EXTRACTED INFORMATION START

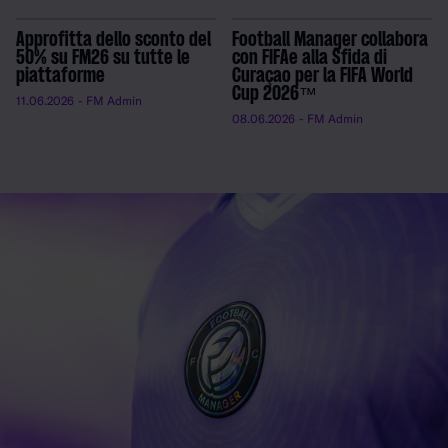
Approfitta dello sconto del
Football Manager collabora
50% su FM26 su tutte le
con FIFAe alla Sfida di
piattaforme
Curaçao per la FIFA World
Cup 2026™
11.06.2026
- FM Admin
08.06.2026
- FM Admin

EXTRACTED INFORMATION END

▸ YOUR OBJECTIVE
Each record must be returned exactly as it stands, and the images omitted.

▸ SOLUTION TO THIS TASK
Approfitta dello sconto del
Football Manager collabora
50% su FM26 su tutte le
con FIFAe alla Sfida di
piattaforme
Curaçao per la FIFA World
Cup 2026™
11.06.2026
- FM Admin
08.06.2026
- FM Admin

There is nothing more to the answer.